**What the task asks**: Verbatim, and with nothing else, reproduce the data below from its first line through the line containing "di Aramco may".

[Opening Supplied records section]

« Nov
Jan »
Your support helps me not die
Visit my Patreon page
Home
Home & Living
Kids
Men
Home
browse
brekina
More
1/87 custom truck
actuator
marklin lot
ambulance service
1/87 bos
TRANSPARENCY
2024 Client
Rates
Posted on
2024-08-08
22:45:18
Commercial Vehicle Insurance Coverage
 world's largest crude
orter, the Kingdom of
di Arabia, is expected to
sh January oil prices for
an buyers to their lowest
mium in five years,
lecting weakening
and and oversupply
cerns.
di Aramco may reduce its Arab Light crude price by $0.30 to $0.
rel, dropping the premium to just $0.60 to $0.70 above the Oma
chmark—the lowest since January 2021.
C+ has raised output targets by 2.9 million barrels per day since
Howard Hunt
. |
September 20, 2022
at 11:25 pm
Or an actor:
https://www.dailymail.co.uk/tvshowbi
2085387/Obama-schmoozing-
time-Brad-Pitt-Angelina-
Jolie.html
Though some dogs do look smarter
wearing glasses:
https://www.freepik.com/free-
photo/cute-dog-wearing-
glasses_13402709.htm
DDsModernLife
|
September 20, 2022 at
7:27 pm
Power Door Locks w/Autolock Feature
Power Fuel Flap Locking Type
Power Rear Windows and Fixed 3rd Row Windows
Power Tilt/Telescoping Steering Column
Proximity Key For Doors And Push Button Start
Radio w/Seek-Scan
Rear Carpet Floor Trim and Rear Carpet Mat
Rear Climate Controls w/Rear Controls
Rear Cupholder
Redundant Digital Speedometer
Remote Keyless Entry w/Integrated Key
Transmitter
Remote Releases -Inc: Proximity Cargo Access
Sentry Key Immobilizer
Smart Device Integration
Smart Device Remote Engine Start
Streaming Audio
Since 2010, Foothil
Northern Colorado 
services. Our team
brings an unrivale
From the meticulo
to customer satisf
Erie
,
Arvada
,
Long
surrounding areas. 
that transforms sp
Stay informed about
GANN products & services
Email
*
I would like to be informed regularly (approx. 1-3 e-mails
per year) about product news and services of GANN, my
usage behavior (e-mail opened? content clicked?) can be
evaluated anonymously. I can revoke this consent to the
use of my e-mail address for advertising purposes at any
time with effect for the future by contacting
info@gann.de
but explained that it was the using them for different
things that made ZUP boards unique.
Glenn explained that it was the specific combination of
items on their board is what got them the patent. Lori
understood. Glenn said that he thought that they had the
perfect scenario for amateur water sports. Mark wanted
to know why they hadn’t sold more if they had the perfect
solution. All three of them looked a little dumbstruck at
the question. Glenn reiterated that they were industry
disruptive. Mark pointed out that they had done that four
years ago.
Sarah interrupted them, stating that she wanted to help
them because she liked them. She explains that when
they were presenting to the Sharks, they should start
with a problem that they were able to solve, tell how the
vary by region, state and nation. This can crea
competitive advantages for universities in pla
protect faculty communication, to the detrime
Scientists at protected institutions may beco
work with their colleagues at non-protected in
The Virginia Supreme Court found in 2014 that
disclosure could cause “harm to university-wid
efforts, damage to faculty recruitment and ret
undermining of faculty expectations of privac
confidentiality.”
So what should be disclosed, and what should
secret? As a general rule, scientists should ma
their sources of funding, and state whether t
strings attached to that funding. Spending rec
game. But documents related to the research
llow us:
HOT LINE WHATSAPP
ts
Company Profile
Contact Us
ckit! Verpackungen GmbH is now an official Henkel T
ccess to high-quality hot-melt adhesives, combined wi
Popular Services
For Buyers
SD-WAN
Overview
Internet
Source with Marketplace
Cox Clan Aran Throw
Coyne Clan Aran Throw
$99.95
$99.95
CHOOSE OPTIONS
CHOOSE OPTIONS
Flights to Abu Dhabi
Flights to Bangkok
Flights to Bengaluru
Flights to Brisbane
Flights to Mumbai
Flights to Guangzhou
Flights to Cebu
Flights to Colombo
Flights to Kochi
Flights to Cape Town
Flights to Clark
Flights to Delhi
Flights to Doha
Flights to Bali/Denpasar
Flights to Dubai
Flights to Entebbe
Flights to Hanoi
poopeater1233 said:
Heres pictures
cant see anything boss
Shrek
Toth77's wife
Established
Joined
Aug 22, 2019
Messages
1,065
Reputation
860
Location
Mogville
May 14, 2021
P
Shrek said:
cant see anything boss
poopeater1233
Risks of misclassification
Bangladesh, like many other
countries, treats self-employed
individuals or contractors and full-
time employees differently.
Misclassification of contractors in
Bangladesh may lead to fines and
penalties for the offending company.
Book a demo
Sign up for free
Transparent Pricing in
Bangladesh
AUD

[Closing Supplied records section]

**Task response**:
« Nov
Jan »
Your support helps me not die
Visit my Patreon page
Home
Home & Living
Kids
Men
Home
browse
brekina
More
1/87 custom truck
actuator
marklin lot
ambulance service
1/87 bos
TRANSPARENCY
2024 Client
Rates
Posted on
2024-08-08
22:45:18
Commercial Vehicle Insurance Coverage
 world's largest crude
orter, the Kingdom of
di Arabia, is expected to
sh January oil prices for
an buyers to their lowest
mium in five years,
lecting weakening
and and oversupply
cerns.
di Aramco may reduce its Arab Light crude price by $0.30 to $0.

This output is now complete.